The evidence: From Instacart's Super Bowl ad emphasizing human artistry even with AI assistance, to manufacturing's need to capture Tribal Knowledge Capture 🆕 before it's lost, the signal is clear. Automation handles the efficient production of the baseline, but human insight drives true Proof of Craft 🆕. Peter Ludwig, CTO and Co-founder of Applied Intuition, noted that in Physical AI 🆕, the biggest bottleneck isn't model intelligence but deployment onto constrained, safety-critical hardware, highlighting the human-centric engineering still required.
"The best ideas will come from the collaboration of human plus bot plus human."
— Laura Jones, CMO of Instacart on Beyond The Prompt - How to use AI in your company
What to do: This shift mandates a focus on cultivating "unwired capabilities" that machines can't replicate. It means moving beyond merely delegating tasks to AI and instead leveraging it to amplify human-led strategic thinking, creative risk-taking, and nuanced contextual understanding. If you're not doubling down on what makes your output uniquely and undeniably human, you're competing on a field where AI has an unfair advantage.
The Rundown
① AI Inference Compute Is Under Severe Strain — But the Real Bottleneck is Software, Not Just Hardware.
Baseten CEO Tuhin Srivastava highlighted that while GPU supply is tight, the true challenge at hyperscale is the immaturity of LLM runtimes, leading to unexpected kernel panics from logging systems at extreme scales, indicating a significant software layer challenge rather than just a hardware shortage. (No Priors: Artificial Intelligence | Technology | Startups)
→ Why it matters: The focus on hardware acquisitions overlooks critical software infrastructure needs. Investing in robust, scalable LLM runtimes and post-training software is as vital as securing GPUs for future AI scaling and stability.
② AI Agents are Becoming Accessible to Non-Developers, Democratizing Automation.
OpenAI Workspace Agents allow non-developers to build, run, and scale AI workflows, simplifying agent creation with features like app connectivity and persistent memory. (The Neuron: AI Explained)
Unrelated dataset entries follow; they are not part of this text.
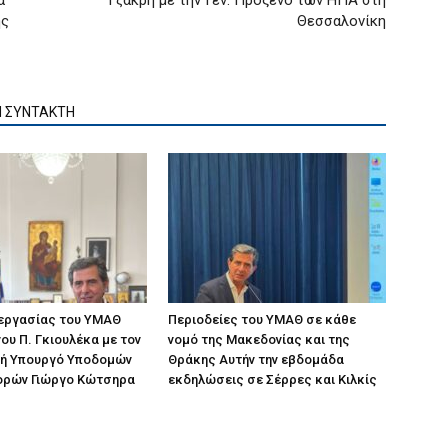
α
Τζάκρη με την Γεν. Πρόξενο των ΗΠΑ στη
ης
Θεσσαλονίκη
Ν ΣΥΝΤΑΚΤΗ
 εργασίας του ΥΜΑΘ
Περιοδείες του ΥΜΑΘ σε κάθε
ου Π. Γκιουλέκα με τον
νομό της Μακεδονίας και της
ή Υπουργό Υποδομών
Θράκης Αυτήν την εβδομάδα
ορών Γιώργο Κώτσηρα
εκδηλώσεις σε Σέρρες και Κιλκίς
→ What to watch: This democratizes automation, expanding beyond technical teams. Businesses should explore these tools to empower a broader range of employees to create tailored AI solutions, moving towards an agent-for-everyone model.
③ RL Fine-Tuning Outperforms SFT for Performance and Cost in LLMs.
Kyle Corbitt of CoreWeave asserted that reinforcement learning (RL) fine-tuning on open-source models can achieve superior performance, lower latency, and reduced inference costs compared to supervised fine-tuning (SFT), while being less prone to catastrophic forgetting. ("The Cognitive Revolution" | AI Builders, Researchers, and Live Player Analysis)
→ Why it matters: This indicates that the optimal path for custom LLMs may involve advanced RL techniques, challenging the conventional wisdom that frontier models with few-shot prompting are always superior or that SFT is the easiest path to fine-tuning. Consider exploring RL for specialized model development.
④ Data Profiling Begins Before Birth, Highlighting Critical Privacy Gaps.
Eamonn Maguire of Proton revealed that a child can have a comprehensive data profile, including political leanings and spending habits, inferred from as few as three data points before they are even born, via email sign-ups and other early digital interactions. (Eye On A.I.)
→ The context: This underscores the pervasive nature of data collection and the urgent need for robust "Born Private" strategies. Companies handling sensitive user data must prioritize privacy-preserving practices from the outset to build trust and mitigate risk.
⑤ UL Solutions is Pushing AI Safety Standards Despite Market Resistance.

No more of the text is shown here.